TO DO: Could you please retype all of the records exactly, skipping any pictures?

RECORDS SHOWN:
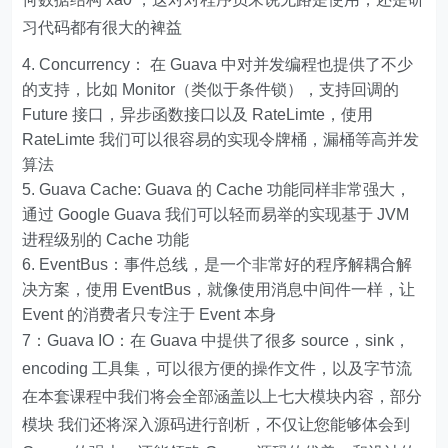
习代码都有很大的裨益
Concurrency： 在 Guava 中对并发编程也提供了不少
的支持，比如 Monitor（类似于条件锁），支持回调的
Future 接口，异步函数接口以及 RateLimte，使用
RateLimte 我们可以很容易的实现令牌桶，漏桶等高并发
算法
Guava Cache: Guava 的 Cache 功能同样非常强大，
通过 Google Guava 我们可以轻而易举的实现基于 JVM
进程级别的 Cache 功能
EventBus：事件总线，是一个非常好的程序解耦合解
决方案，使用 EventBus，就像使用消息中间件一样，让
Event 的消费者只专注于 Event 本身
7：Guava IO：在 Guava 中提供了很多 source，sink，
encoding 工具集，可以很方便的操作文件，以及字节流
在本套课程中我们将会全部涵盖以上七大模块内容，部分
模块 我们还将深入源码进行剖析，不仅让您能够体会到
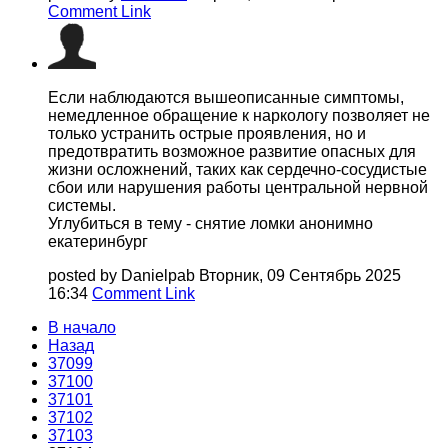
Comment Link
Если наблюдаются вышеописанные симптомы,
немедленное обращение к наркологу позволяет не
только устранить острые проявления, но и
предотвратить возможное развитие опасных для
жизни осложнений, таких как сердечно-сосудистые
сбои или нарушения работы центральной нервной
системы.
Углубиться в тему - снятие ломки анонимно
екатеринбург
posted by Danielpab
Вторник, 09 Сентябрь 2025
16:34
Comment Link
В начало
Назад
37099
37100
37101
37102
37103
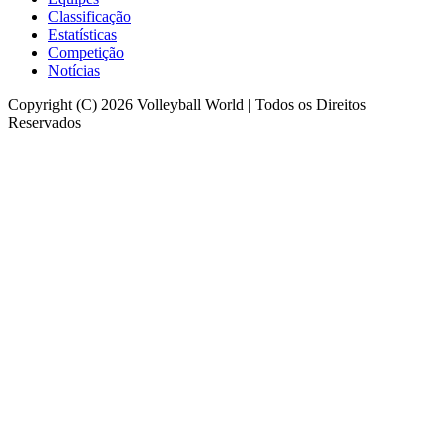
Classificação
Estatísticas
Competição
Notícias
Copyright (C) 2026 Volleyball World | Todos os Direitos
Reservados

EXPECTED OUTPUT:
习代码都有很大的裨益
Concurrency： 在 Guava 中对并发编程也提供了不少
的支持，比如 Monitor（类似于条件锁），支持回调的
Future 接口，异步函数接口以及 RateLimte，使用
RateLimte 我们可以很容易的实现令牌桶，漏桶等高并发
算法
Guava Cache: Guava 的 Cache 功能同样非常强大，
通过 Google Guava 我们可以轻而易举的实现基于 JVM
进程级别的 Cache 功能
EventBus：事件总线，是一个非常好的程序解耦合解
决方案，使用 EventBus，就像使用消息中间件一样，让
Event 的消费者只专注于 Event 本身
7：Guava IO：在 Guava 中提供了很多 source，sink，
encoding 工具集，可以很方便的操作文件，以及字节流
在本套课程中我们将会全部涵盖以上七大模块内容，部分
模块 我们还将深入源码进行剖析，不仅让您能够体会到
Comment Link
Если наблюдаются вышеописанные симптомы,
немедленное обращение к наркологу позволяет не
только устранить острые проявления, но и
предотвратить возможное развитие опасных для
жизни осложнений, таких как сердечно-сосудистые
сбои или нарушения работы центральной нервной
системы.
Углубиться в тему - снятие ломки анонимно
екатеринбург
posted by Danielpab
Вторник, 09 Сентябрь 2025
16:34
Comment Link
В начало
Назад
37099
37100
37101
37102
37103
Classificação
Estatísticas
Competição
Notícias
Copyright (C) 2026 Volleyball World | Todos os Direitos
Reservados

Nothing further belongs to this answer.